_WORK INSTRUCTIONS:_ Please repeat each entry. Match every word exactly.

═════ GIVEN DATA

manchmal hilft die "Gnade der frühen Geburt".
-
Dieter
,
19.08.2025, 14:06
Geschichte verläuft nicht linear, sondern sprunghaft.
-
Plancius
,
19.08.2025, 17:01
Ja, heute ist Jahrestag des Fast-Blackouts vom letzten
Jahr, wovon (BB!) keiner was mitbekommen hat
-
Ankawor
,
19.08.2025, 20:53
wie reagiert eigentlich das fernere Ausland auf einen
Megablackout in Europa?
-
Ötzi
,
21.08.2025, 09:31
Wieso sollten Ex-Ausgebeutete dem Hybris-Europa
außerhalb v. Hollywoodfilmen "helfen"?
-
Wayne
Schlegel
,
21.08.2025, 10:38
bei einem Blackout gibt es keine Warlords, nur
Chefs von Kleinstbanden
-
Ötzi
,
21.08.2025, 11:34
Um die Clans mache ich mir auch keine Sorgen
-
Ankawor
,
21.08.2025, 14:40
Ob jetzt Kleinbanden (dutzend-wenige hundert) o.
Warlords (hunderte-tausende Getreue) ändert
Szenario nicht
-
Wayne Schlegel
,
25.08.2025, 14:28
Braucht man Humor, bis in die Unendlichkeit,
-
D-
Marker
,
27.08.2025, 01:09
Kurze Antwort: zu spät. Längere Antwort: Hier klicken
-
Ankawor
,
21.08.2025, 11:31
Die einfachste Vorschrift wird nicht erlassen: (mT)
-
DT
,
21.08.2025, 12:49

══════════

_ANSWER SECTION:_
manchmal hilft die "Gnade der frühen Geburt".
-
Dieter
,
19.08.2025, 14:06
Geschichte verläuft nicht linear, sondern sprunghaft.
-
Plancius
,
19.08.2025, 17:01
Ja, heute ist Jahrestag des Fast-Blackouts vom letzten
Jahr, wovon (BB!) keiner was mitbekommen hat
-
Ankawor
,
19.08.2025, 20:53
wie reagiert eigentlich das fernere Ausland auf einen
Megablackout in Europa?
-
Ötzi
,
21.08.2025, 09:31
Wieso sollten Ex-Ausgebeutete dem Hybris-Europa
außerhalb v. Hollywoodfilmen "helfen"?
-
Wayne
Schlegel
,
21.08.2025, 10:38
bei einem Blackout gibt es keine Warlords, nur
Chefs von Kleinstbanden
-
Ötzi
,
21.08.2025, 11:34
Um die Clans mache ich mir auch keine Sorgen
-
Ankawor
,
21.08.2025, 14:40
Ob jetzt Kleinbanden (dutzend-wenige hundert) o.
Warlords (hunderte-tausende Getreue) ändert
Szenario nicht
-
Wayne Schlegel
,
25.08.2025, 14:28
Braucht man Humor, bis in die Unendlichkeit,
-
D-
Marker
,
27.08.2025, 01:09
Kurze Antwort: zu spät. Längere Antwort: Hier klicken
-
Ankawor
,
21.08.2025, 11:31
Die einfachste Vorschrift wird nicht erlassen: (mT)
-
DT
,
21.08.2025, 12:49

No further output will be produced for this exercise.